Opinion: How civic education helped Germans reckon with their country's past
Americans could take a lesson from the German people when confronting our own history.
Last week a story caught my eye: German citizens were making their way to the train station in Berlin to provide respite to thousands of Ukrainian refugees who suddenly found themselves fleeing the grotesque and violent whims of a maniacal demagogue. I found the story somewhat disorienting. Just 85 years ago, my father, aunt, and grandmother escaped their home in Germany, also fleeing the grotesque and violent whims of a maniacal demagogue. At that time, the train station in Berlin was not a place of refuge. In fact, more than two and half of the six million Jews who ultimately perished were carried on trains that passed through there on the way to killing centers.

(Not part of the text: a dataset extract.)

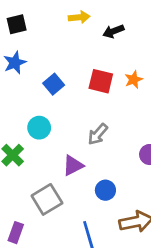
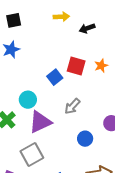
blue square: (54, 84) -> (55, 77), moved
purple triangle: (73, 165) -> (40, 122), moved, size x1.4
blue circle: (105, 190) -> (85, 139), moved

What changed over the last 85 years? Within two generations, how did the trains go from transporting innocents to slaughter to transporting innocents to their salvation? This turn of events was not a given, and its cause is not a mystery. It is the predicted result of an intentional decision made by German leaders to transform their society into one that teaches, values, and confronts authentic, accurate, whole histories in order to prevent the atrocities of the Holocaust from ever happening again.
Admittedly, the Germans took some time to get there. Holocaust education did not become compulsory until 1992, 50 years after Hitler launched his “final solution.” There are people who rightly argue that it could be more comprehensive, more culturally responsive, and more consistent; and there certainly have been those that criticize the efforts, arguing that it is too horrifying or will make people feel uncomfortable and guilty. But I have borne personal witness to its positive impact.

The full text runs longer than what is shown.